-- Action item --
Leave the pictures aside and give back every entry below word for word.

(Records from a dataset)
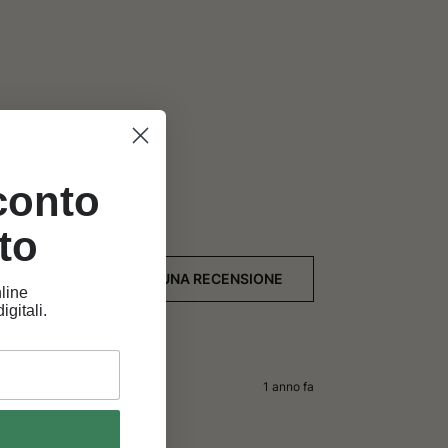
sconto
to
SCRIVI UNA RECENSIONE
line
igitali.
1 anno fa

-- Solved problem --
sconto
to
SCRIVI UNA RECENSIONE
line
igitali.
1 anno fa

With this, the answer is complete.